Fold the bottom of the dough over the top so it is now floured on the top and bottom. At this point you shouldn’t need to use any more flour – you don’t want to the dough to slide around on the surface. Holding your scraper in one hand, work the dough into a round, tucking the sides of the dough underneath itself and tightening the surface until it’s smooth and bouncy. The idea is to build tension.

Repeat with the other piece of dough, then cover both with a clean tea towel and leave to rest for 20 minutes. 

Stage 5 Final shape and retarding 

After resting, lightly flour both pieces of dough and flip them over so the floured side is on the worktop. Take hold of the edge of the dough at 2 o’clock and fold it into the middle, securing it with the thumb of your other hand. Rotate the dough about 30° and again fold the 2 o’clock edge to the middle, securing with your thumb. 

Repeat this process until you have rotated the dough through 360°. It should feel strong and bouncy and have noticeable resistance. Now you have a ball, flip it over so the smooth side is facing up. Cup your hand round the ball and pull towards you, so that the anchoring dough ‘seals’ itself. Now you have a fully shaped loaf! Repeat for the other loaf. 

Dust your proving baskets or tea-towel-lined bowls with rice flour (or some strong white flour), then place your loaves in them with their rough sides facing up. Cover with a tea towel, leave to prove in a warm place for 1 hour and then refrigerate overnight; the loaves will be ready to bake first thing in the morning. 

Stage 6 Bake 

Put a cast-iron pot in the oven and preheat to 250C (480oF).
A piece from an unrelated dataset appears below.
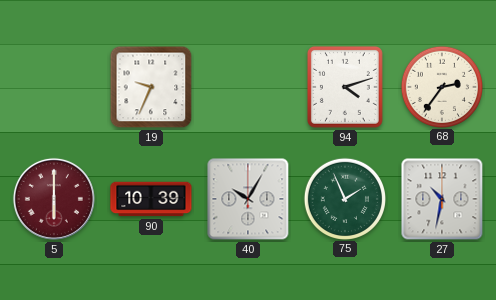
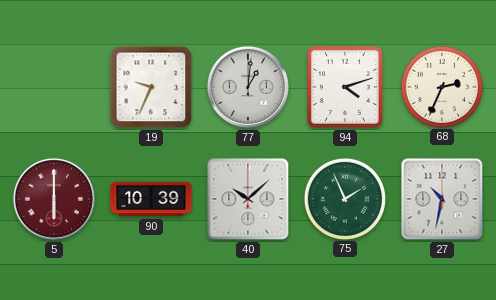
77: none -> 1:01
68: 2:36 -> 2:34
40: 10:05 -> 10:08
Take one loaf out of the fridge and turn it out into the pot, being careful not to burn yourself. Holding a sharp knife at a 30° angle, make four shallow slashes in the top of the loaf, in a criss-cross or other pattern, then cover with the lid and place in the oven. Turn the temperature down to 220°C (425°F) after 10 minutes, then remove the lid after another 10 minutes – you should be greeted by a huge cloud of steam and a glorious smell. Bake (lid off) for another 20–25 minutes until dark golden brown, and you are done. Take the loaf out of its baking vessel and repeat with the second loaf.